**Extracted page text data**
■ ■ ■ ■ ■ ■ ■
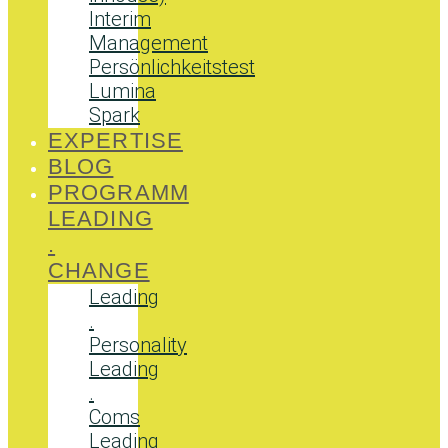
Interim
Management
Persönlichkeitstest
Lumina
Spark
EXPERTISE
BLOG
PROGRAMM
LEADING
.
CHANGE
Leading
.
Personality
Leading
.
Coms
Leading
■ ■ ■ ■ ■ ■ ■
Your answer must be an exact reproduction of all entries, containing no pictures.

Interim
Management
Persönlichkeitstest
Lumina
Spark
EXPERTISE
BLOG
PROGRAMM
LEADING
.
CHANGE
Leading
.
Personality
Leading
.
Coms
Leading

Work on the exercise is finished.